BY Elyssa Goodman, February 15, 2020

©Matthew Pillsbury, Winged Victory, the Louvre, 2008. Courtesy Edwynn Houk Gallery

There is no mistaking the grandeur in a Matthew Pillsbury photograph. Façades like the ornate metal and glasswork atop Paris’s Grand Palais des Glaces or the stone passage in which Winged Victory resides at the Louvre are captured in intricate detail with exposures often surpassing an hour. Every building in the skyline, every architectural detail in a museum, is visible to the eye, while bodies rush by in a blur. 

This show encompassed work from other series – Screen Lives, Time Frame, and Sanctuary, the oldest dating back to 2008 – some in black and white, others in color, along with his newest photographs from 2019. With these latest images, produced in the Jewel Changi Airport, Gardens by the Bay, and Marina Bay Sands Hotel, all in Singapore,  Pillsbury turns his eye to the future.
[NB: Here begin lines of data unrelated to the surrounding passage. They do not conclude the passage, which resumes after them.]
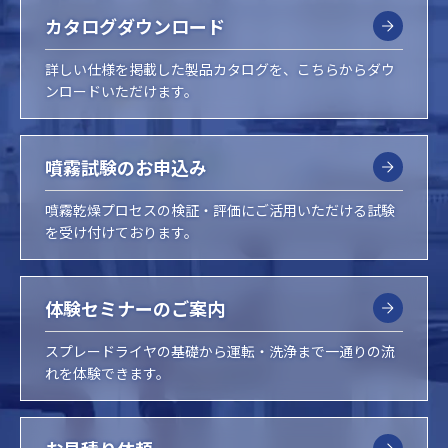
カタログダウンロード
詳しい仕様を掲載した製品カタログを、こちらからダウ
ンロードいただけます。
噴霧試験のお申込み
噴霧乾燥プロセスの検証・評価にご活用いただける試験
を受け付けております。
体験セミナーのご案内
スプレードライヤの基礎から運転・洗浄まで一通りの流
れを体験できます。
It’s as if he’s asking what it will be like if the environment surrenders to superstructures and the only way we can see natural phenomena is if it’s reconstructed indoors. 
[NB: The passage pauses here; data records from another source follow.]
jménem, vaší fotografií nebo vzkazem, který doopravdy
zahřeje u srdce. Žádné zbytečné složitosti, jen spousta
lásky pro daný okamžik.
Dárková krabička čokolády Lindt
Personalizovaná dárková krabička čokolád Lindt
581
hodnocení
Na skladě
While this is a worthwhile question, his photographs raise another: why these places in particular? The photographs in this show captured chic urban destinations – Paris, Brooklyn, Tokyo, Hong Kong, Manhattan – in order, as the gallery’s press release says, to remind us of our transience, the way our existence is constantly changing. But time speeds by not only in expensive tourist locales, fine restaurants, hotels, and museums. It’s obvious when looking at the work that part of the human experience is missing, a part that doesn’t take place in luxurious settings.
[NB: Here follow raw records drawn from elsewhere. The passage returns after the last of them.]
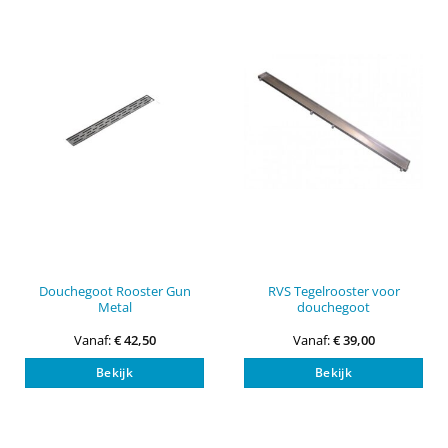
optie
opti
kan
kan
gekozen
gek
worden
wor
op
op
de
de
productpagina
pro
Douchegoot Rooster Gun
RVS Tegelrooster voor
Metal
douchegoot
Vanaf:
€
42,50
Vanaf:
€
39,00
Dit
Dit
Bekijk
Bekijk
product
pro
heeft
heef
meerdere
mee
variaties.
vari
Given his artistic practice, what would a Pillsbury photograph look like if it were made in Flint, Michigan, where lines of people wait for bottled water, for example? Or on a block in San Francisco’s Tenderloin? No stranger to social commentary – Pillsbury famously made an image of the Women’s March in 2017, a sea of bright pink whirring under the Washington Monument – he has the wherewithal to create work that could touch on places more diversified and issues more encompassing than the flow of time in stylish urban areas.